Pria yang ditanya itu tidak bisa menjawab sama sekali .Dia melupakan hal itu karena perasaan yang suka mendominasi di masa lalu.
Mereka memang kerabat tapi Wen ji sama sekali tidak masuk ke rumah besar. Dia bahkan tidak pernah diperkenalkan dengan yang namanya kerabat
Di sini Wen ji tidak berbohong sama sekali dengan mengatakan dirinya tidak tahu dengan siapa dia sedang berbicara.
Kakek tua tadi langsung berdehem karena malu."Awen ini adalah masalah keluarga .Jadi kenapa kita tidak masuk dan membicarakannya di rumah tidak baik mempertontonkan masalah kita di depan banyak orang"
"Wen ji cepat minta robot ini lepaskan kami dan Ayo pergi ke rumah.Ohh Aku ingin lihat di gedung mana kau tinggal"kata ayah Wen ji.
Mereka berbicara persis seperti di awal tidak ada pergerakan apapun. Wen ji masih duduk santai dengan meja dan kursi berikut dengan sepoci teh seolah-olah dia sedang berjemur di bawah matahari.
Sementara mereka masih saja diikat oleh robot keamanan.Sehingga tidak bisa bergerak meskipun tidak lagi berada di atas angin seperti sebelumnya.
Tapi cara ini masih tetap memalukan bagi mereka.
"Wen ji seharusnya kau malu memegang jabatan kepala desa jika tidak mengetahui peraturan. keluarga datang tapi tidak bisa disambut. benar-benar bodoh tidak memiliki etiket sama sekali"rungut ibu tiri yang berteriak tidak tahu malu.
"cepat lepaskan kami ,Aku adalah sepupumu, dia adalah keponakanmu sendiri. Paman macam apa kau yang tidak bisa menghormati yang tua dan mencintai yang muda" teriak seseorang yang memang dikenali oleh wen ji sebagai istri dari Paman nya.
dia dan sampaman yang saat ini sudah pun berusia 50 tahun sebenarnya menikah atas dasar bisnis. Tapi pernikahan Ini masih aman-aman saja sampai sekarang.
Itu bagus untuk mereka berdua tapi tidak bagus untuk Wen ji yang di kata-katain Padahal mereka baru ketemu hari ini
"Oh Paman, kau tadi bertanyakan. Jadi sekarang kau sudah tahu jika aku adalah keponakanmu. jadi tolong katakan pada rokok ini untuk melepaskan aku"kata pemuda yang tadinya begitu arogan.

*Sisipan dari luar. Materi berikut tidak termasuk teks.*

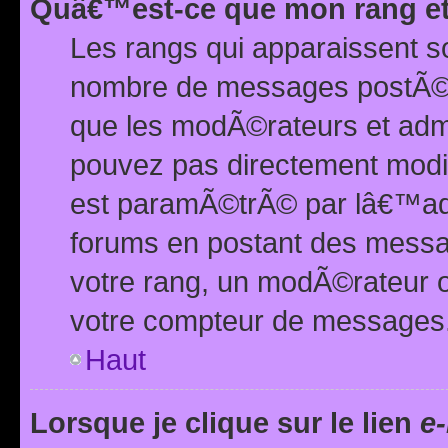
Quâ€™est-ce que mon rang et
Les rangs qui apparaissent s
nombre de messages postÃ©s ou
que les modÃ©rateurs et adm
pouvez pas directement modif
est paramÃ©trÃ© par lâ€™adm
forums en postant des mess
votre rang, un modÃ©rateur o
votre compteur de messages
Haut
Lorsque je clique sur le lien
e-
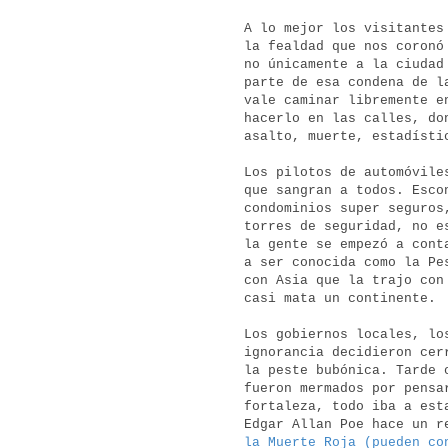
A lo mejor los visitantes
la fealdad que nos coronó
no únicamente a la ciudad
parte de esa condena de l
vale caminar libremente e
hacerlo en las calles, do
asalto, muerte, estadíst
Los pilotos de automóvile
que sangran a todos. Esco
condominios super seguros
torres de seguridad, no e
la gente se empezó a cont
a ser conocida como la Pe
con Asia que la trajo con
casi mata un continente.
Los gobiernos locales, lo
ignorancia decidieron cer
la peste bubónica. Tarde 
fueron mermados por pensa
fortaleza, todo iba a est
Edgar Allan Poe hace un r
la Muerte Roja (pueden co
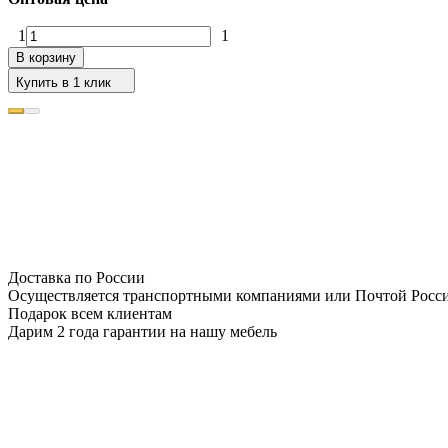
1
1
В корзину
Купить в 1 клик
Доставка по России
Осуществляется транспортными компаниями или Почтой Росс
Подарок всем клиентам
Дарим 2 года гарантии на нашу мебель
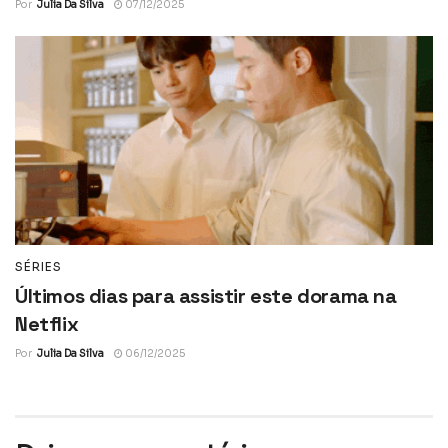
Por
Julia Da Silva
07/12/2025
SÉRIES
Últimos dias para assistir este dorama na
Netflix
Por
Julia Da Silva
06/12/2025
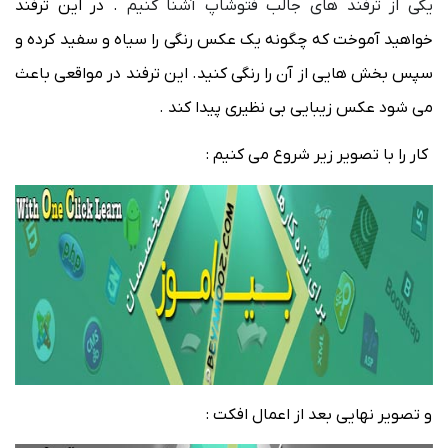
یکی از ترفند های جالب فتوشاپ آشنا کنیم
. در این ترفند
خواهید آموخت که چگونه یک عکس رنگی را سیاه و سفید کرده و
سپس بخش هایی از آن را رنگی کنید. این ترفند در مواقعی باعث
می شود عکس زیبایی بی نظیری پیدا کند .
کار را با تصویر زیر شروع می کنیم :
و تصویر نهایی بعد از اعمال افکت :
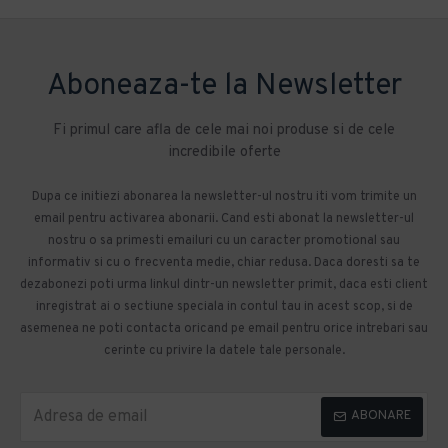
Aboneaza-te la Newsletter
Fi primul care afla de cele mai noi produse si de cele
incredibile oferte
Dupa ce initiezi abonarea la newsletter-ul nostru iti vom trimite un
email pentru activarea abonarii. Cand esti abonat la newsletter-ul
nostru o sa primesti emailuri cu un caracter promotional sau
informativ si cu o frecventa medie, chiar redusa. Daca doresti sa te
dezabonezi poti urma linkul dintr-un newsletter primit, daca esti client
inregistrat ai o sectiune speciala in contul tau in acest scop, si de
asemenea ne poti contacta oricand pe email pentru orice intrebari sau
cerinte cu privire la datele tale personale.
ABONARE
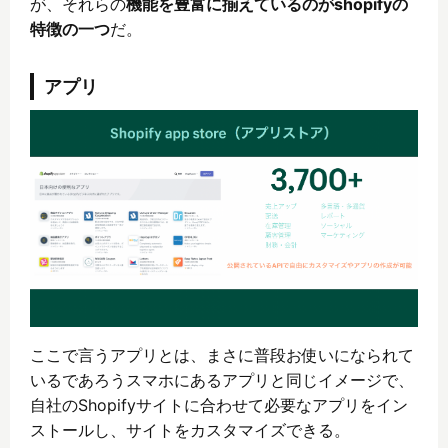
が、それらの
機能を豊富に揃えているのがshopifyの
特徴の一つ
だ。
アプリ
ここで言うアプリとは、まさに普段お使いになられて
いるであろうスマホにあるアプリと同じイメージで、
自社のShopifyサイトに合わせて必要なアプリをイン
ストールし、サイトをカスタマイズできる。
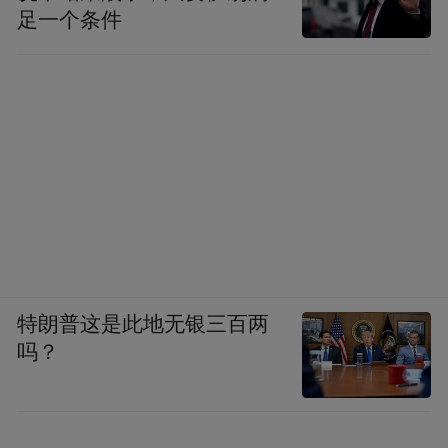
足一个条件
特朗普这是此地无银三百两
吗？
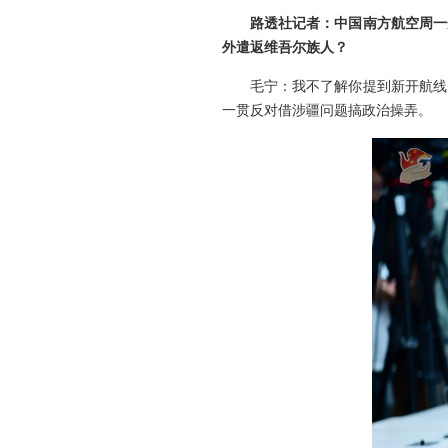
路透社记者：中国南方航空周一
外遣返维吾尔族人？
毛宁：我不了解你提到新开航线
一贯反对借涉疆问题搞政治操弄。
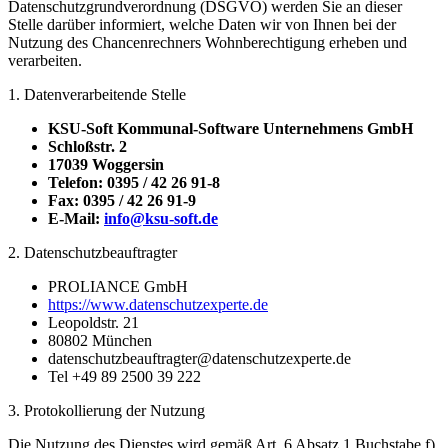
Datenschutzgrundverordnung (DSGVO) werden Sie an dieser
Stelle darüber informiert, welche Daten wir von Ihnen bei der
Nutzung des Chancenrechners Wohnberechtigung erheben und
verarbeiten.
1. Datenverarbeitende Stelle
KSU-Soft Kommunal-Software Unternehmens GmbH
Schloßstr. 2
17039 Woggersin
Telefon: 0395 / 42 26 91-8
Fax: 0395 / 42 26 91-9
E-Mail:
info@ksu-soft.de
2. Datenschutzbeauftragter
PROLIANCE GmbH
https://www.datenschutzexperte.de
Leopoldstr. 21
80802 München
datenschutzbeauftragter@datenschutzexperte.de
Tel +49 89 2500 39 222
3. Protokollierung der Nutzung
Die Nutzung des Dienstes wird gemäß Art. 6 Absatz 1 Buchstabe f)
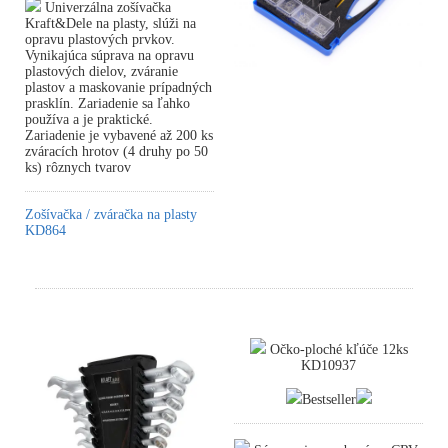
Univerzálna zošívačka
Kraft&Dele na plasty, slúži na
opravu plastových prvkov.
Vynikajúca súprava na opravu
plastových dielov, zváranie
plastov a maskovanie prípadných
prasklín. Zariadenie sa ľahko
používa a je praktické.
Zariadenie je vybavené až 200 ks
zváracích hrotov (4 druhy po 50
ks) rôznych tvarov
Zošívačka / zváračka na plasty
KD864
Očko-ploché kľúče 12ks
KD10937
Bestseller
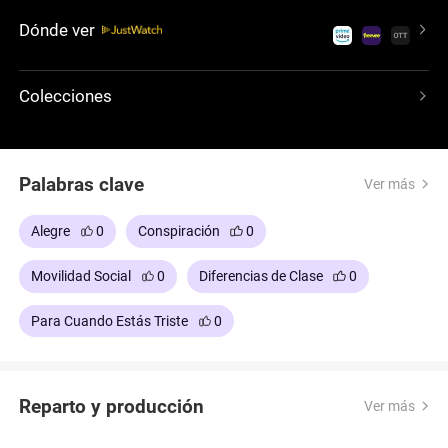
la dinámica de trabajo roza el delirio. Una divertida
Dónde ver
comedia con momentos hilarantes que cuenta con
un reparto ideal, entre ellos Ryan Reynolds y Anna
Faris, y que fue escrita por su director Rob
Colecciones
McKittrick mientras era mozo. Si nunca la viste, ¡no
te la pierdas!
Palabras clave
Ver más
Alegre
0
Conspiración
0
Movilidad Social
0
Diferencias de Clase
0
Para Cuando Estás Triste
0
Reparto y producción
Ver más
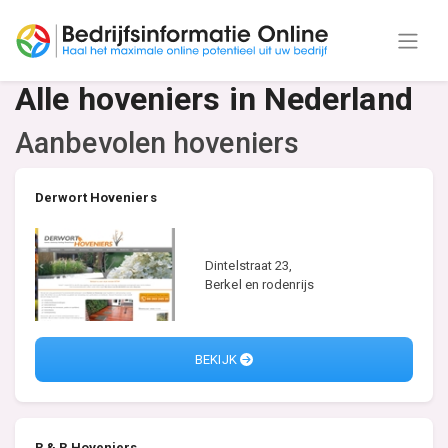
Alle hoveniers in Nederland
Aanbevolen hoveniers
Derwort Hoveniers
Dintelstraat 23,
Berkel en rodenrijs
BEKIJK
R & R Hoveniers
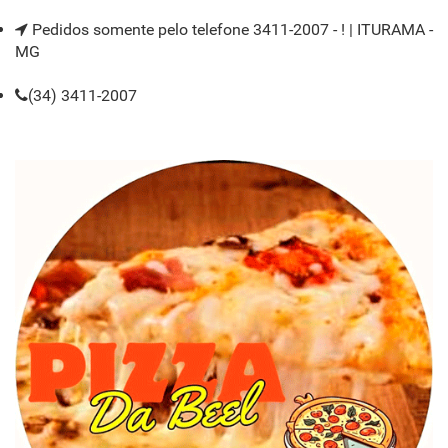
Pedidos somente pelo telefone 3411-2007 - ! | ITURAMA -
MG
(34) 3411-2007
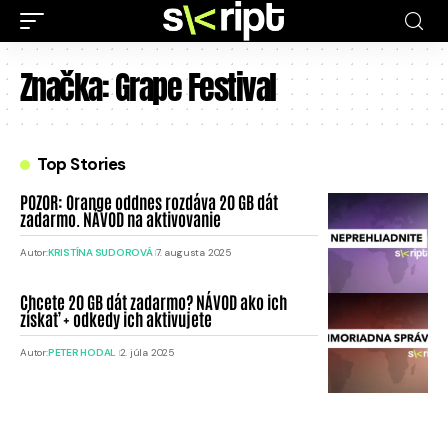
Značka:
Grape Festival
Top Stories
POZOR: Orange oddnes rozdáva 20 GB dát
zadarmo. NÁVOD na aktivovanie
Autor:
KRISTÍNA SUDOROVÁ
7. augusta 2025
Chcete 20 GB dát zadarmo? NÁVOD ako ich
získať + odkedy ich aktivujete
Autor:
PETER HODAL
2. júla 2025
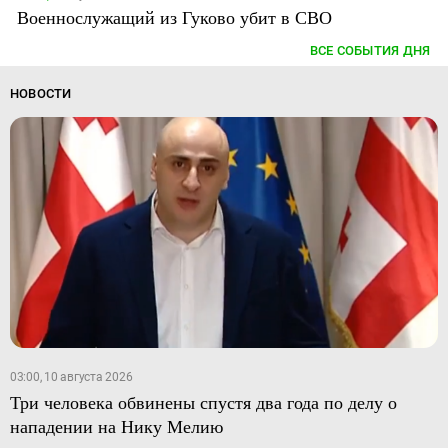
Военнослужащий из Гуково убит в СВО
ВСЕ СОБЫТИЯ ДНЯ
НОВОСТИ
03:00, 10 августа 2026
Три человека обвинены спустя два года по делу о
нападении на Нику Мелию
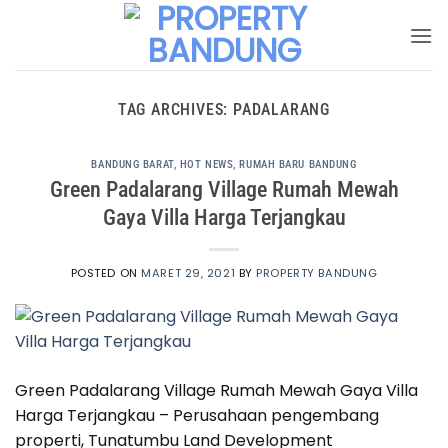
Skip
to
content
TAG ARCHIVES:
PADALARANG
BANDUNG BARAT
,
HOT NEWS
,
RUMAH BARU BANDUNG
Green Padalarang Village Rumah Mewah
Gaya Villa Harga Terjangkau
POSTED ON
MARET 29, 2021
BY
PROPERTY BANDUNG
Green Padalarang Village Rumah Mewah Gaya Villa
Harga Terjangkau – Perusahaan pengembang
properti, Tunatumbu Land Development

Tapi sekarang tingkat arogannya naik-naik lagi beberapa persen. Mungkin dia sekarang senang karena wen ji sudah pun mengetahui hubungan kerabat.
Hubungan sudah diverifikasi jadi apa yang akan ditakutkannya di kota ajaib.
Bukan pria itu saja beberapa orang segera menyebutkan nama dan hubungan kerabatnya dengan Wen ji.
Mereka melakukan ini bukan hanya untuk verifikasi hubungan tapi juga untuk mengabarkan pada orang-orang yang melihat kejadian ini. Mereka harus tahu dan mengakui hubungan ini sehingga akan menghormati keluarga Wen di masa depan.
"Wen ji aku adalah adik perempuan mu,itu keponakan dan ini ipar mu sendiri"
"Oh Wen ji,ohh tidak paman, aku keponakan....
Bahkan tiga anak-anak yang tadinya menangis juga tidak lupa menyebut diri mereka sebagai cucu karena mereka adalah anak yang lahir dari keponakan yang tidak jelas.
"Kakek Wen...
Wen ji tiba-tiba tersedak dengan air teh yang dia minum.Perasaan baru tadi pagi pengen melamar walikota menjadi istri tapi sekarang sudah ada tiga cucu yang mengaku.
Kenapa waktu bisa berjalan begitu cepat.